Getting Here

Feb. 3, 2008
Up early at 4 AM on Super Sunday to do the final packing, cup o joe, and load up Steven’s pickup truck for the dark trip to PHX Sky Harbor Airport and the beginning of the journey. Final weighings in the hallway, trying to get each of the five bags to heft in at just under 50 lbs, the int’l limit. Squeeze the final heavy items into the carry-on bag and off we go.

At the airport, smooth going. No problems, amazingly. So, we are on our way.

3 hrs to Atlanta on Delta, with the breakfast burritos we’d bought for the flight, like taking a train now, without the comfort and ease. Transfer via the tram to Pod E, international flights. Check-in proceeds, as the Delta woman at the counter announces repeatedly that each non-South African must show a passport to ensure that there is at least one full blank visa page. (Mr. Abbey Makena of the SA Consulate in LA had warned me that we did not, in fact, possess enough pages, so we (I) was sure that we were about to be bumped.) As it turns out, she is slightly distracted while scoping mine, doesn’t notice the faint stamp on page 19, my only sorta blank page, and she gives us the big red check of OK on our boarding passes. Whewwww! But my relief lasts long enough to realize that the SA Customs people will, in all likelihood, not be so careless, and the stress begins.

Feb. 4, 2008
We’d forgotten how long these flights can be. And, the prime seats we had selected through Expedia had been switched to shit seats in the middle section. Wonderful. Well, a mere 8 hours to Dakar, Senegal, an hour on the ground, and then another 9 hours on to Jo’burg, no big deal!

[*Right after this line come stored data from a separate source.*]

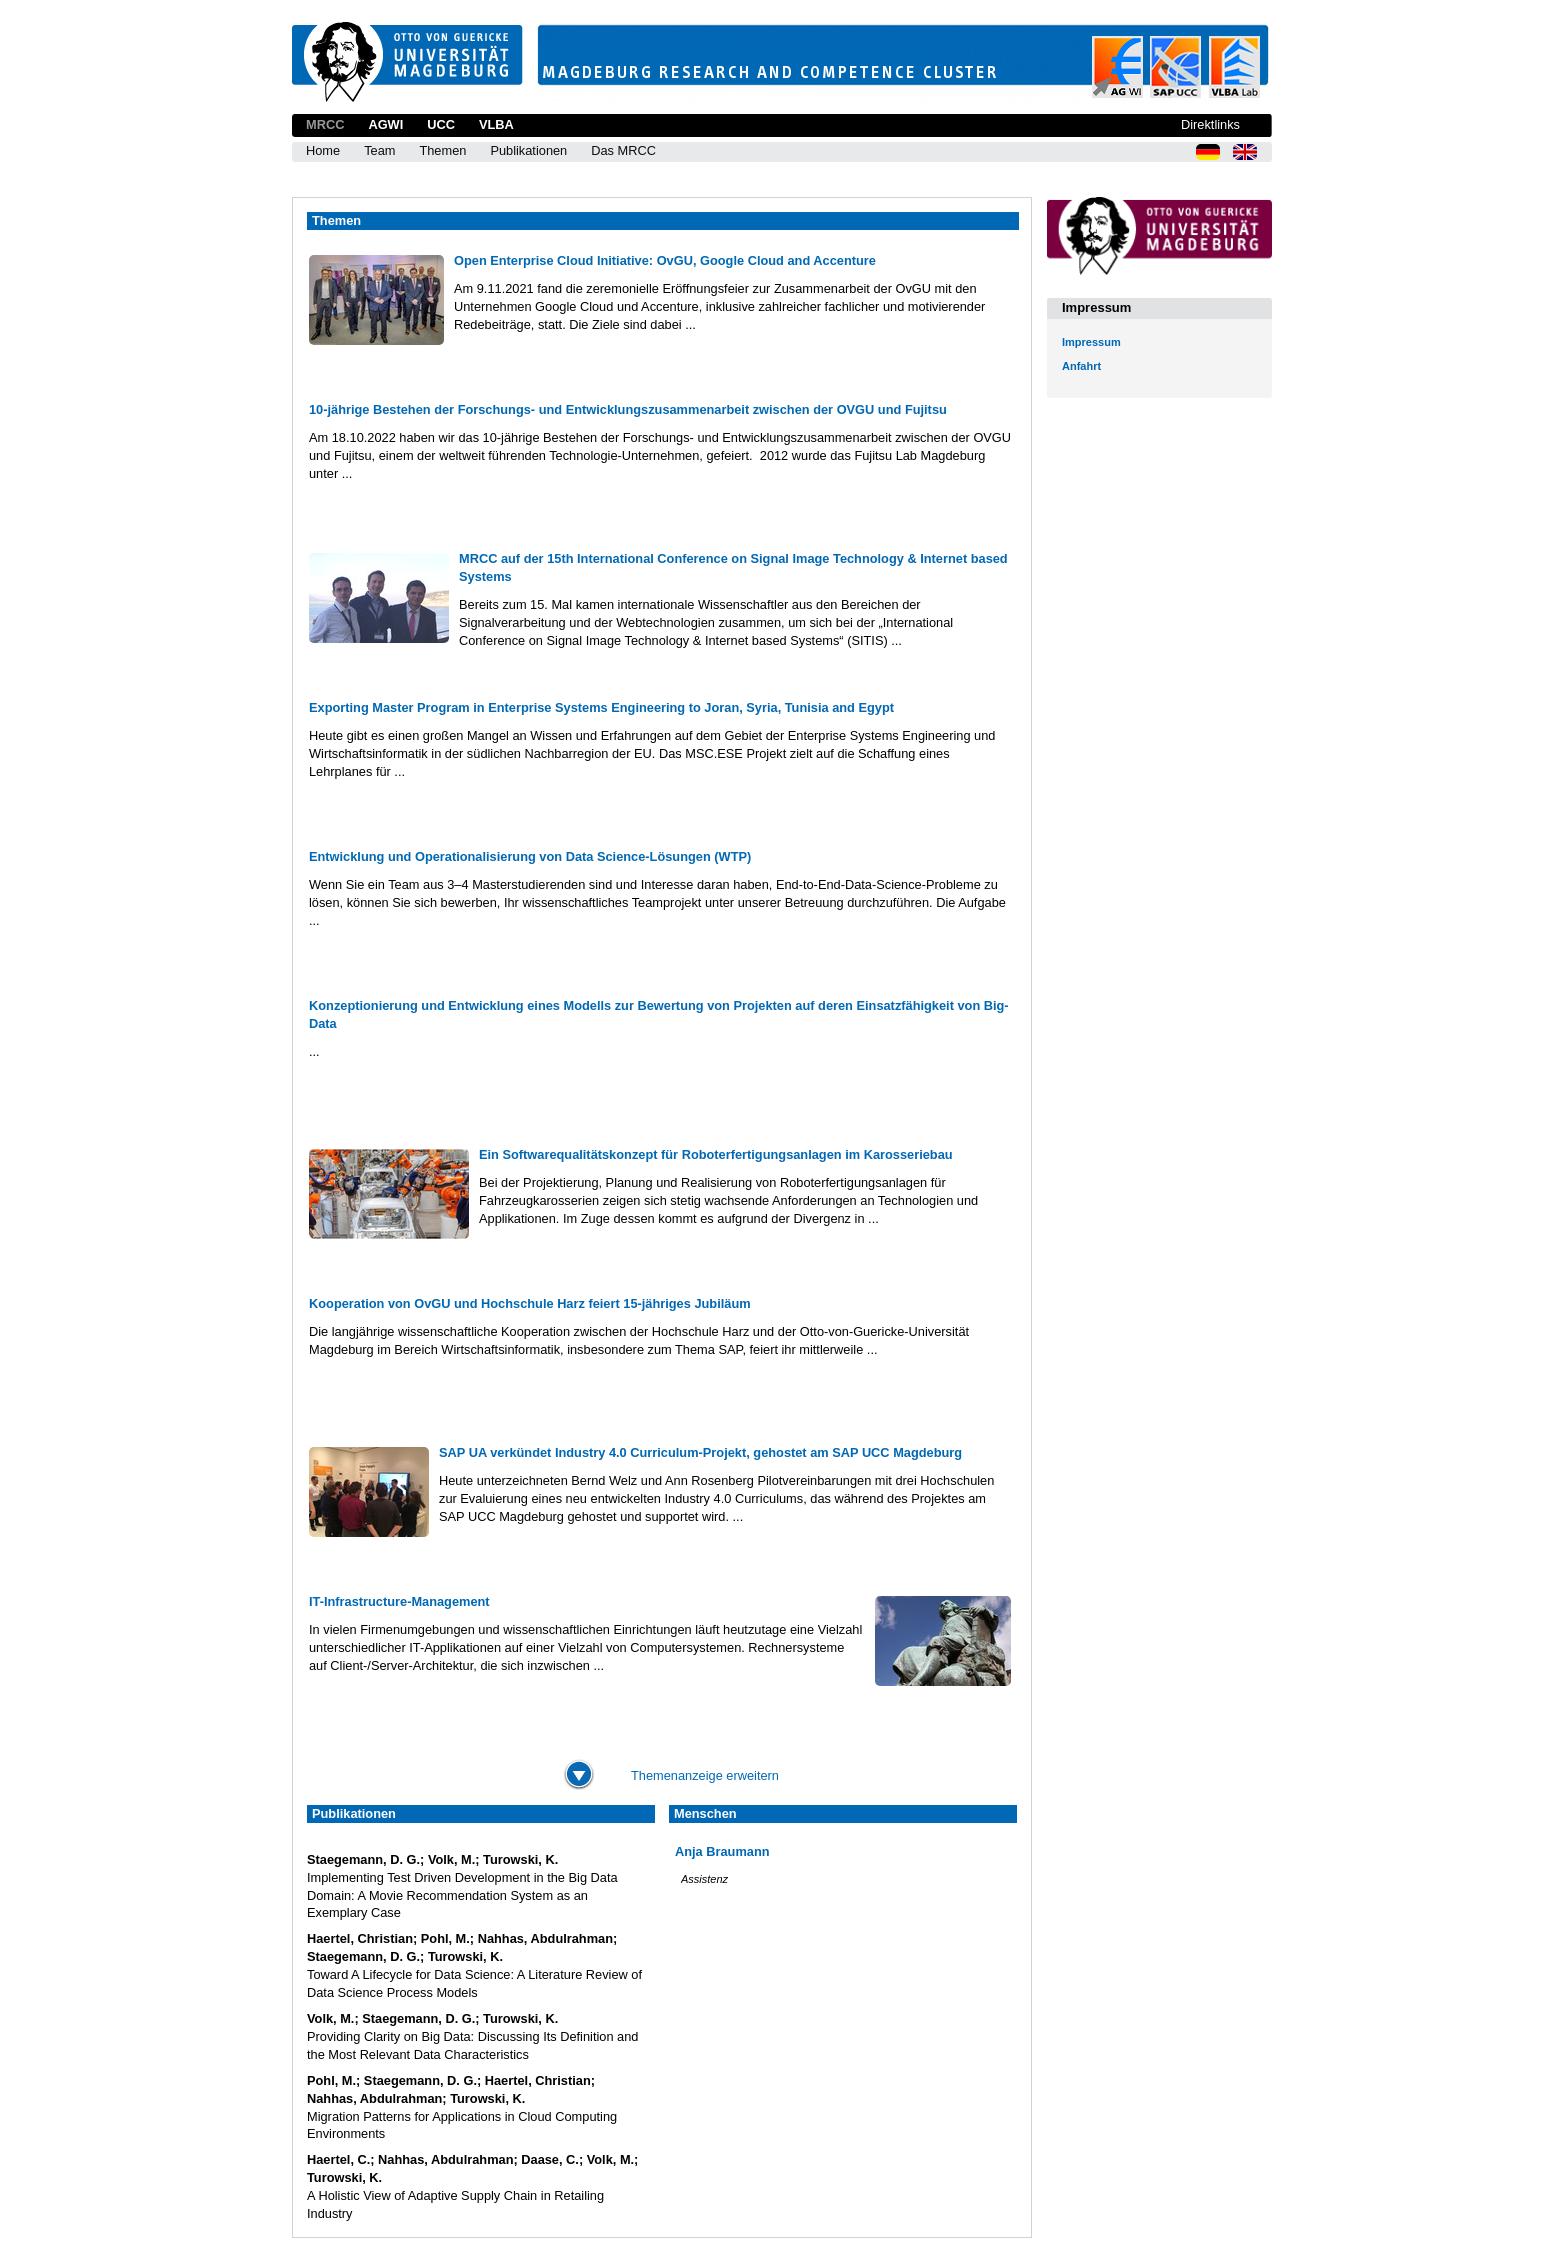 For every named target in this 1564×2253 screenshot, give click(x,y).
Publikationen (528, 150)
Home (323, 150)
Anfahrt (1081, 366)
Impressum (1091, 342)
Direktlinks (1210, 124)
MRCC (325, 124)
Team (379, 150)
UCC (441, 124)
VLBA (496, 124)
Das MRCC (623, 150)
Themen (442, 150)
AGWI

Did I say arriving at 8:30 AM? Well, that is a major mistake. It’s really 8:30 PM Mr. Hertz rental agent, and Mr. Gerhard Kotze, our real estate agent and friend for life, with the key to our rental house. In the JoBurg Airport, we wait at the end of the Passport line, me trembling. We arrive at the booth, the very dimly lit booth and I hand my passport open to page 19. The Customs lady stamps it forcefully, and whew, I'm through. We give two guys wearing fluorescent vests $15 and they take us around the 50-deep queue to the other side of the counters, where a friendly lady checks us in for our onward flight to Cape Town, all 5 huge overweight bags, with no question.

Incredibly, once in CT, our bags pop out of the stainless steel conveyer mouth, we load ‘em up on trolleys, and make our way to the car rental zone. The Hyundai Tucson is ready, and had been patient during the 12 extra hours it had waited for us in the lot. It’s a bit cool and cloudy out. Left side. Left side. Repeat the mantra. Drive on the left side.

How many times can one flick the windshield washer instead of the turn signal, you wonder? Maybe, say, 10 times in an hour and a half drive between the airport and De Kelders.

Gerhard and Alet, our buddies and neighbors, are semi-coherent and meet us after just a knock or two. Gerhard’s hair is a gray afro… appropriate. A few short meters down the street is the new digs. We fiddle with keys and shlep the bags in and collapse on the queen bed in the master bedroom. Home. Sleep. Stretching out.